*Exercise goal*
Copy out all lines bearing the word "Britse" from the listing below.

------

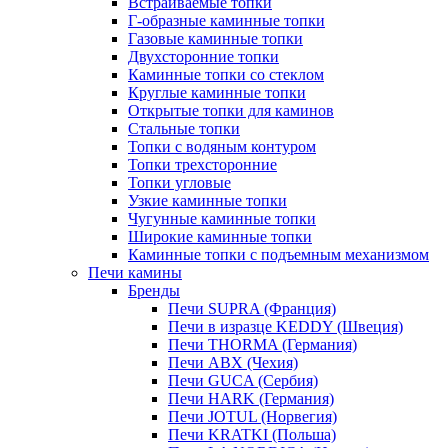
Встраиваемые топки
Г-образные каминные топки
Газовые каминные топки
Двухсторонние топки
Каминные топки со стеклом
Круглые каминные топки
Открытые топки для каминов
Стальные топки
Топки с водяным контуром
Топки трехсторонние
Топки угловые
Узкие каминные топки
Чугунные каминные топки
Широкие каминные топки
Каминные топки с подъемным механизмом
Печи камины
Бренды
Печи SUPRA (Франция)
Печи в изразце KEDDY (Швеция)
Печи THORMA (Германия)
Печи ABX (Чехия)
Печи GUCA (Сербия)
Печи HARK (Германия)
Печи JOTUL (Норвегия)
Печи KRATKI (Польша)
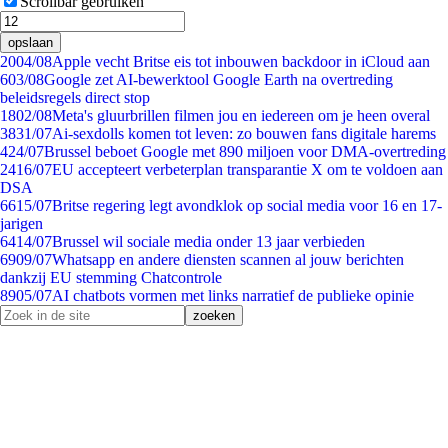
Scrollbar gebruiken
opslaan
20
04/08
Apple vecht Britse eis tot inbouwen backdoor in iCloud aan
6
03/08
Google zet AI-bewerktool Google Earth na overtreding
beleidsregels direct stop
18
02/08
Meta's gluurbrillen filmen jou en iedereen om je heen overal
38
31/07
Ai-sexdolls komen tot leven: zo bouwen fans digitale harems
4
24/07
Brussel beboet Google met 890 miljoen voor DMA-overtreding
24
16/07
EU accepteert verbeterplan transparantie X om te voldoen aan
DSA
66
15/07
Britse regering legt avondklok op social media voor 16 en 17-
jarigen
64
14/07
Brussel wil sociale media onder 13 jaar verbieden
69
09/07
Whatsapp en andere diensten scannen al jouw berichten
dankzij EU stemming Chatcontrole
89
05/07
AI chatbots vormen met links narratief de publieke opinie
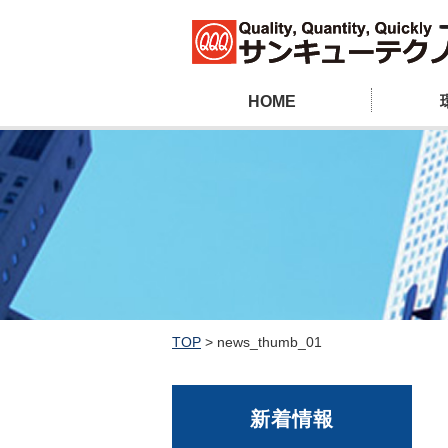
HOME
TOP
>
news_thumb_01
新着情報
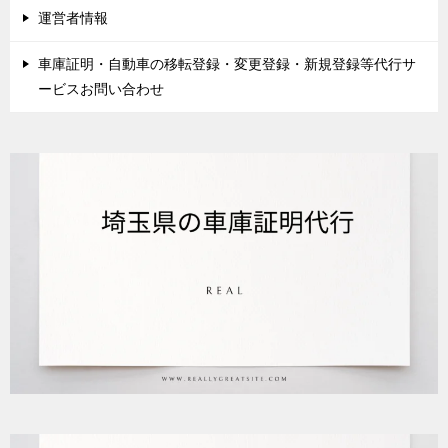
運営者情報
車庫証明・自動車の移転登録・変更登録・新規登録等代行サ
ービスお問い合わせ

------

*Problem solution*
Apple vecht Britse eis tot inbouwen backdoor in iCloud aan
Britse regering legt avondklok op social media voor 16 en 17-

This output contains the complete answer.